Masturbation At Work

Question for the guys:  Have you ever masturbated at work?

I’ll bet that the answer for most guys is yes, at least once.  There are those times where you get that horny, and you just gotta go rub one out.  Maybe you were walking behind an office hottie, and the sight of her perfect ass caused a stir.  Maybe a cutie bent over, and you got a delicious view of her breasts.  Or maybe you were just daydreaming in that meeting.  Whatever the reason, when you’re horny, you’re horny.

Of course, this takes place in the men’s room, and it has to be done quietly.  Sure, men will take a newspaper (or some printouts of ESPN) into the men’s room, but trust me, it does not take 20 minutes to read all the stories.

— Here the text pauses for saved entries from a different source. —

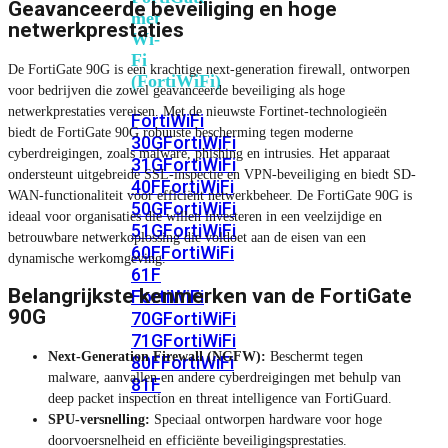
Geavanceerde beveiliging en hoge
met
netwerkprestaties
Wi-
Fi
De FortiGate 90G is een krachtige next-generation firewall, ontworpen
(FortiWiFi)
voor bedrijven die zowel geavanceerde beveiliging als hoge
netwerkprestaties vereisen. Met de nieuwste Fortinet-technologieën
FortiWiFi
biedt de FortiGate 90G robuuste bescherming tegen moderne
30G
FortiWiFi
cyberdreigingen, zoals malware, phishing en intrusies. Het apparaat
31G
FortiWiFi
ondersteunt uitgebreide SSL-inspectie en VPN-beveiliging en biedt SD-
40F
FortiWiFi
WAN-functionaliteit voor efficiënt netwerkbeheer. De FortiGate 90G is
50G
FortiWiFi
ideaal voor organisaties die willen investeren in een veelzijdige en
51G
FortiWiFi
betrouwbare netwerkoplossing die voldoet aan de eisen van een
60F
FortiWiFi
dynamische werkomgeving.
61F
Belangrijkste kenmerken van de FortiGate
FortiWiFi
90G
70G
FortiWiFi
71G
FortiWiFi
Next-Generation Firewall (NGFW):
Beschermt tegen
80F
FortiWiFi
malware, aanvallen en andere cyberdreigingen met behulp van
81F
deep packet inspection en threat intelligence van FortiGuard.
SPU-versnelling:
Speciaal ontworpen hardware voor hoge
doorvoersnelheid en efficiënte beveiligingsprestaties.
Licentie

But I don’t bother with such pretenses.  I just go in, no bones about it.  But I also make sure that I leave the area clean.  Here’s what I do:

  1. I walk into the stall and close the door.
  2. I withdraw about 25 inches of toilet paper, and fold it three times.  The result is a 3-ply strip about 8 inches long.
  3. I drape the paper from the front of the bowl into the water.
  4. I quietly take matters into my own hands.
  5. Since the toilet paper is draped nicely in the line of fire, nothing gets left.
  6. One flush and the evidence is gone.

It happens.  Once, a few of us were talking about how somebody had left a long strip of toilet paper that covered up the gaps in between the door and the rest of the stall.  We couldn’t figure out why — nobody really goes in and peeps through the crack.  One guy said, “Well, maybe they’re jerking off, but nobody would really want to watch that.”

How often is another question.  When I was younger, masturbation was a three-times daily ritual — sometimes more!  (Ah, to be 19 again.)  Now, I’m happy to manage once a day.  And these days, it’s not really at work any more.  I need to save my mojo for the ladies.